When you reach the line with "Follow us for the latest industry news" in the listing below, transcribe it and each line after it up to and including the line with "All rights reserved.", exactly and with nothing else.

● **RECORDS TO USE**:
..........

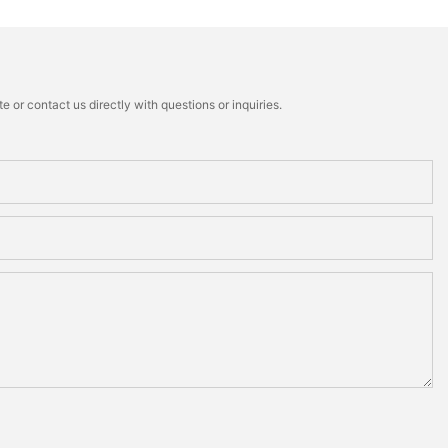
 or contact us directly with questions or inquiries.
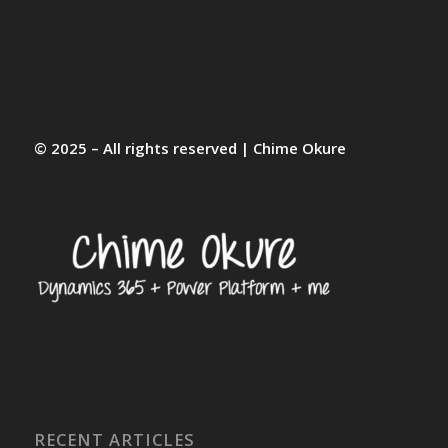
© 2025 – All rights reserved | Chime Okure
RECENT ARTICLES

..........

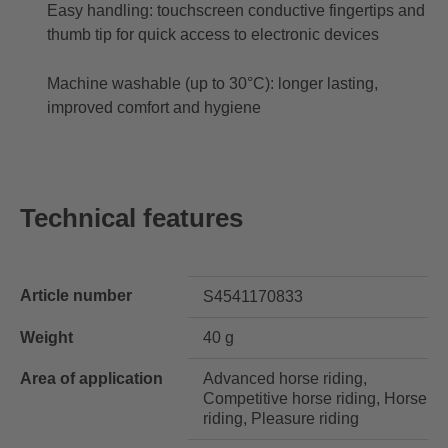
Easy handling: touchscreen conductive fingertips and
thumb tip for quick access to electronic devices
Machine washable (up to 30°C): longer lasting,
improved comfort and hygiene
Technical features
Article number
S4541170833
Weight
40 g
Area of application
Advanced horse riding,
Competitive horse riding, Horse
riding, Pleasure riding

..........

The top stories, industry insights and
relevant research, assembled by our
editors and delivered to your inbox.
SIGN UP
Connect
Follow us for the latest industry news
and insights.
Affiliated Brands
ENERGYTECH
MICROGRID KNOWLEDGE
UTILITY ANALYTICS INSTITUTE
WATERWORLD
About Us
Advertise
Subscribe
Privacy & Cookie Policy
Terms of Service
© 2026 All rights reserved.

..........

● **ANSWER BOX**:
Follow us for the latest industry news
and insights.
Affiliated Brands
ENERGYTECH
MICROGRID KNOWLEDGE
UTILITY ANALYTICS INSTITUTE
WATERWORLD
About Us
Advertise
Subscribe
Privacy & Cookie Policy
Terms of Service
© 2026 All rights reserved.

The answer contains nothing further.